Bayes' Theorem Question
 

Let's say I run 1 iteration of a probabilistic primality test called Test1, followed by another iteration of a probabilistic primality test called Test2. The probability that a number dubbed as "probable prime" by Test 1 is composite will be denoted by Test1(n). The probability that a number dubbed as "probable prime" by Test 2 is composite will be denoted by Test2(n). What is the probability then that a number dubbed as "probable prime" is composite when running 1 iteration of Test1 followed by 1 iteration in Test2?

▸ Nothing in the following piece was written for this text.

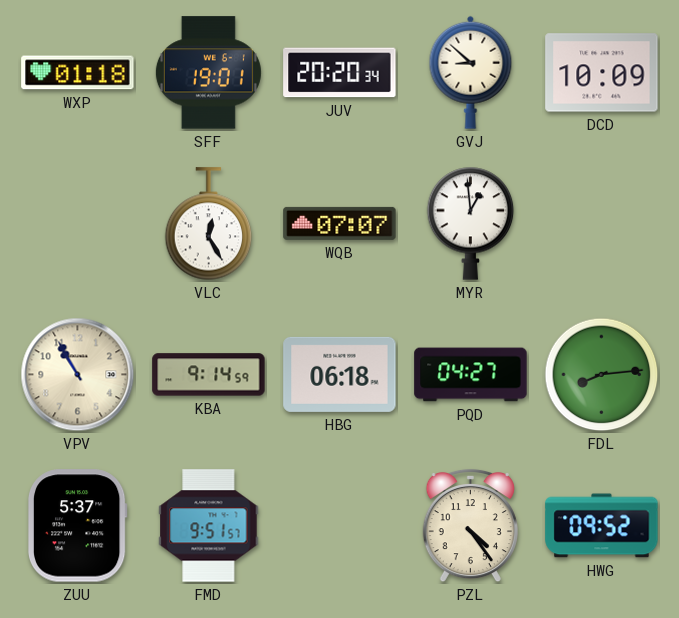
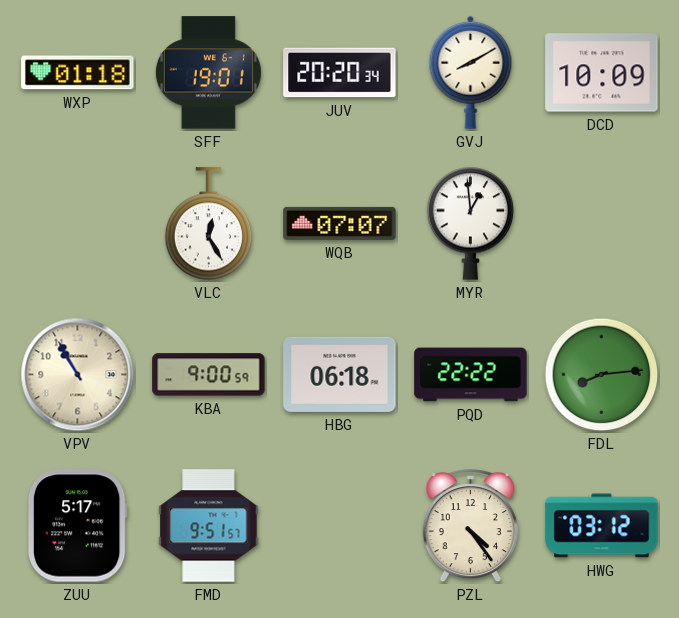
GVJ: 8:52 -> 8:10
KBA: 9:14 -> 9:00
PQD: 04:27 -> 22:22
ZUU: 5:37 -> 5:17
HWG: 09:52 -> 03:12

I know this has to require Bayes' Law, so I did the following:
P(A) = a-priori 'probability' that n is a composite number that passed 1 iteration in Test1. This is Test1(n).
P(B) = a-priori 'probability' that n is prime. By the PNT, it is [TEX]O\left(\frac{1}{\log n}\right)[/TEX].
P(E|A) = 'probability' that a composite passes 1 iterations in Test2. This is Test2(n).
P(E|B) = 'probability' that a prime passes Test2. This is 1.
Thus, P(A|E), the posterior probability that a number which is dubbed "probable prime" by EQFT+OPQFT is composite is,
[TEX]P(A|E) = \frac{P(E|A)P(A)}{P(E)} = \frac{P(E|A)P(A)}{P(E|A)P(A)+P(E|B)P(B)} = \frac{Test1(n) \cdot Test2(n)}{{Test1(n) \cdot Test2(n)}+{O\left(\frac{1}{\log n}\right)}}[/TEX].

However, I think I may be wrong. Any takers?

Assuming Test1(n) and Test2(n) (the probabilities) are independent, wouldn't the answer just be Test1(n)*Test2(n)? Why would you need to apply Bayes' Theorem?

[QUOTE=axn;174773]Assuming Test1(n) and Test2(n) (the probabilities) are independent, wouldn't the answer just be Test1(n)*Test2(n)? Why would you need to apply Bayes' Theorem?[/QUOTE]
That won't work b/c (according to Dr. Silverman):
(1) Once you have done one round of Test1, you
remove a lot of possible false positives for both
Test2 and for Test1. So the probability
changes for subsequent rounds (that is, *if* I ever decided to run multiple iterations).

(2) You need to also apply Bayes's Theorem to
account for the a-priori probability of your
candidate being prime in the first place.

(3) Test1 and Test2 are *not* independent because passing 1 test makes it more likely to pass the second test, even if the candidate is composite.

[QUOTE=flouran;174771]
Thus, P(A|E), the posterior probability that a number which is dubbed "probable prime" by EQFT+OPQFT is composite is,
[TEX]P(A|E) = \frac{P(E|A)P(A)}{P(E)} = \frac{P(E|A)P(A)}{P(E|A)P(A)+P(E|B)P(B)} = \frac{Test1(n) \cdot Test2(n)}{{Test1(n) \cdot Test2(n)}+{O\left(\frac{1}{\log n}\right)}}[/TEX].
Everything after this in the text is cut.